Pode afirmar-se que não há em nenhuma língua uma só pessoa capaz de escrever sempre com absoluta correção ortográfica? E porquê? Porque não há ninguém que não tenha, em dado momento da escrita, a tendência para resolver de modo pessoal qualquer dificuldade que lhe surja; e as dificuldades surgem sempre, quer por não se saber, de pronto, a origem de uma palavra, quer por se ignorar completamente a ciência etimológica, quer enfim por se haver aprendido mal uma regra.
Quanto a Portugal, poderei ajuntar uma outra causa dos erros de grafia: as prolíferas e complicantes regras ortográficas.
De modo que os meninos cábulas e os senhores que não têm a pouca sorte de ser filólogos, se erram ao grafar qualquer palavra, podem afoitamente desculpar-se, alegando que obedecem a um imperativo geográfico-histórico: o de terem nascido em Portugal entre “Acordos”.
Os reformadores ortográficos quase sempre se esquecem de um ponto muito importante, no estudo da causa dos erros – a frequência das desobediências às regras artificiais.
Os repetidos desrespeitos de tais regras mostram que o “hábito” (segunda natureza, como está aceite), o “hábito coletivo” de escrever em desacordo com teóricas regras ortográficas, deverá levar-se em linha de conta para o estabelecimento prudente de quaisquer alterações.

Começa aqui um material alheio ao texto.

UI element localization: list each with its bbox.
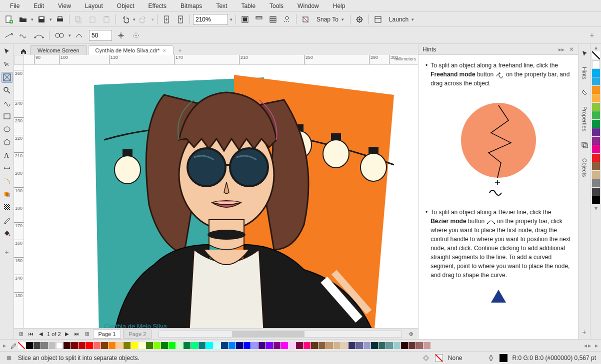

O papel dos reformadores ortográficos deve ser ir ao encontro das “tendências idiomáticas”, e não rebater essas tendências com regras artificiais.
Pois, está assente, que as regras ortográficas se tornam letra morta, desde que não sejam fáceis de aprender.

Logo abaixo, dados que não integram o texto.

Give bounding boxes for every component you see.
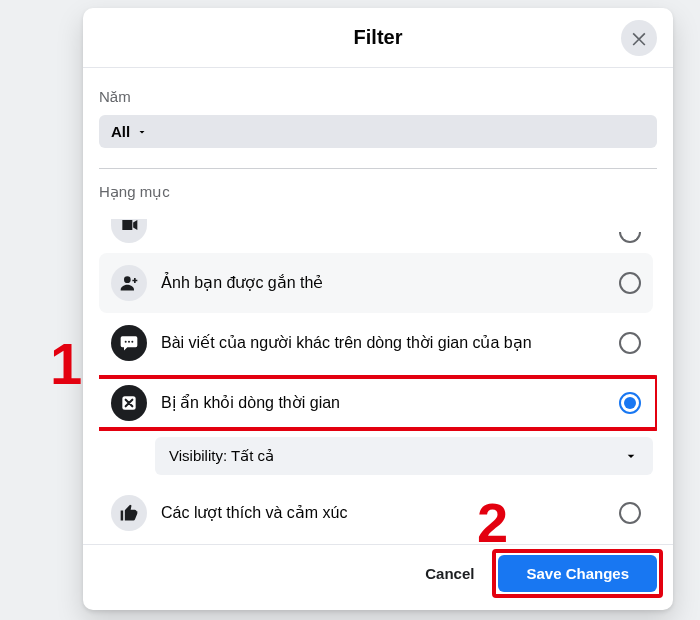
svg-point-3 bbox=[131, 341, 133, 343]
highlighted-item-wrap: Bị ẩn khỏi dòng thời gian bbox=[99, 373, 653, 433]
save-button-wrap: Save Changes bbox=[498, 555, 657, 592]
svg-point-1 bbox=[125, 341, 127, 343]
visibility-dropdown[interactable]: Visibility: Tất cả bbox=[155, 437, 653, 475]
radio-button[interactable] bbox=[619, 392, 641, 414]
category-list-area: Ảnh và video Ảnh bạn được gắn thẻ Bài vi… bbox=[99, 215, 657, 535]
save-button[interactable]: Save Changes bbox=[498, 555, 657, 592]
category-label: Hạng mục bbox=[99, 183, 657, 201]
thumb-icon bbox=[111, 495, 147, 531]
year-label: Năm bbox=[99, 88, 657, 105]
year-dropdown[interactable]: All bbox=[99, 115, 657, 148]
radio-cutoff bbox=[619, 232, 641, 243]
dialog-title: Filter bbox=[354, 26, 403, 49]
filter-dialog: Filter Năm All Hạng mục Ảnh và video bbox=[83, 8, 673, 610]
annotation-number-1: 1 bbox=[50, 330, 82, 397]
dialog-body: Năm All Hạng mục Ảnh và video bbox=[83, 68, 673, 544]
dialog-header: Filter bbox=[83, 8, 673, 68]
list-item-label: Bị ẩn khỏi dòng thời gian bbox=[161, 392, 605, 414]
dialog-footer: Cancel Save Changes bbox=[83, 544, 673, 610]
divider bbox=[99, 168, 657, 169]
category-list[interactable]: Ảnh và video Ảnh bạn được gắn thẻ Bài vi… bbox=[99, 215, 657, 535]
person-icon bbox=[111, 265, 147, 301]
video-icon bbox=[111, 219, 147, 243]
caret-down-icon bbox=[136, 126, 148, 138]
list-item-label: Ảnh bạn được gắn thẻ bbox=[161, 272, 605, 294]
visibility-label: Visibility: Tất cả bbox=[169, 447, 274, 465]
cancel-button[interactable]: Cancel bbox=[409, 555, 490, 592]
list-item-label: Các lượt thích và cảm xúc bbox=[161, 502, 605, 524]
radio-button[interactable] bbox=[619, 502, 641, 524]
svg-point-2 bbox=[128, 341, 130, 343]
speech-icon bbox=[111, 325, 147, 361]
year-selected: All bbox=[111, 123, 130, 140]
list-item[interactable]: Các lượt thích và cảm xúc bbox=[99, 483, 653, 535]
close-icon bbox=[629, 28, 649, 48]
radio-button[interactable] bbox=[619, 272, 641, 294]
list-item[interactable]: Ảnh bạn được gắn thẻ bbox=[99, 253, 653, 313]
x-square-icon bbox=[111, 385, 147, 421]
list-item[interactable]: Bài viết của người khác trên dòng thời g… bbox=[99, 313, 653, 373]
caret-down-icon bbox=[623, 448, 639, 464]
close-button[interactable] bbox=[621, 20, 657, 56]
radio-button[interactable] bbox=[619, 332, 641, 354]
list-item-label: Bài viết của người khác trên dòng thời g… bbox=[161, 332, 605, 354]
list-item[interactable]: Bị ẩn khỏi dòng thời gian bbox=[99, 373, 653, 433]
svg-point-0 bbox=[124, 276, 131, 283]
list-item[interactable]: Ảnh và video bbox=[99, 215, 653, 253]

Há quem diga, com pedagogia assaz bizarra, que, uma vez fixada a grafia das palavras, depois é só ir ao dicionário, e pronto.
Engano. Em primeiro lugar, se se poêm as esperanças de disciplina na consulta amiudada a esses livros (verdadeiros catálogos de palavras mortas), então desiludamo-nos: quase ninguém aprenderá a escrever, porque a aprendizagem social de uma ortografia tem de contar, sobretudo, com a compreensão, e não, principalmente, com a fixação mecânica.

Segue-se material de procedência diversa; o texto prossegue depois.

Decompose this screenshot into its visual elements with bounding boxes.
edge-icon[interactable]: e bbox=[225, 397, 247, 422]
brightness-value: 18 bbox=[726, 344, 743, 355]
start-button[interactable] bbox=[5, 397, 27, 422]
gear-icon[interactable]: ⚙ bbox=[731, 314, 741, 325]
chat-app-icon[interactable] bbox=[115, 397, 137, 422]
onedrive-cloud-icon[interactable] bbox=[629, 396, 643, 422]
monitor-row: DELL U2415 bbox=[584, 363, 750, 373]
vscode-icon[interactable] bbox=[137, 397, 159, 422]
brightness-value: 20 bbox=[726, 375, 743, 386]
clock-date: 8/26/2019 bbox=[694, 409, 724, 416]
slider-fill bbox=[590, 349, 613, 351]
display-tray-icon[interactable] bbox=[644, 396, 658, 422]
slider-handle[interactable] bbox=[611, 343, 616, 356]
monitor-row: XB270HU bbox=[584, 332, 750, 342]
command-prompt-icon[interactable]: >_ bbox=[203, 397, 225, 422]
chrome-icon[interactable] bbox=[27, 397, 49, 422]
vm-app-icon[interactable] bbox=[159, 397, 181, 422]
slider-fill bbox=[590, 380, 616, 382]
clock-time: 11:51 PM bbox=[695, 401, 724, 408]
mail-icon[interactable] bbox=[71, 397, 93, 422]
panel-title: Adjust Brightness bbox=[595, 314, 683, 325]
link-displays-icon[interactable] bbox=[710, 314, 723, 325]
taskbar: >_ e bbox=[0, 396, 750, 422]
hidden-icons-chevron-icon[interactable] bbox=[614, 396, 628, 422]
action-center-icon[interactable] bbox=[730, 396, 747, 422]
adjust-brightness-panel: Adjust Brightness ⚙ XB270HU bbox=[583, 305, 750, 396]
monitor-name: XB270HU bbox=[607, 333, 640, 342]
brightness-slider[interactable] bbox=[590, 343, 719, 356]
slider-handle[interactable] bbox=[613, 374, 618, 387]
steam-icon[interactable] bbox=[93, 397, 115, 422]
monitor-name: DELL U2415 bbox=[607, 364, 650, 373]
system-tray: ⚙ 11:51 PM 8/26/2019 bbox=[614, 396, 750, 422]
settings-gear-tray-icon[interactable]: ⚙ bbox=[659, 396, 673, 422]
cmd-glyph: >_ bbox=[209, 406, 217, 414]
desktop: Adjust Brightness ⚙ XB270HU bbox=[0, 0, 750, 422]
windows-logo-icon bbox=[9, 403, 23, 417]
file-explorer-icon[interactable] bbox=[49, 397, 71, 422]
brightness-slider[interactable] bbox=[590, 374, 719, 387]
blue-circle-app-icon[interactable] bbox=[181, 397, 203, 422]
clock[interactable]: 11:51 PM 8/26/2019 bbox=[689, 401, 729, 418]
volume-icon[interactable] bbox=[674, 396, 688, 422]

Por outro lado, também convém advertir em estoutra realidade: Quando se trata de uma Língua como a Portuguesa (em que a unidade, sobretudo luso-brasileira não pode nem deve perder de vista a real dualidade de sotaques naturais e fatais) não se deve impor nada que de algum modo venha enganar, minimamente, a verdade da evolução fonética, mesmo que tal evolução se opere em diferenciações lentas.
Já foi português proferir e escrever “minino”. Hoje, em Portugal, diz-se e escreve-se “menino”. Pois o nome antigo “minino” por lá anda, na outra margem atlântica.
Cá, diz-se – de dia. No Brasil é frequente pronunciar-se – di dia.
Combatam-se, reprimam-se as variedades gráficas provenientes de erros ou de caprichos.
Mas admitam-se as raras “duplicidades” que a história da língua (língua de expansão e, por isso, rica de valores) justifique.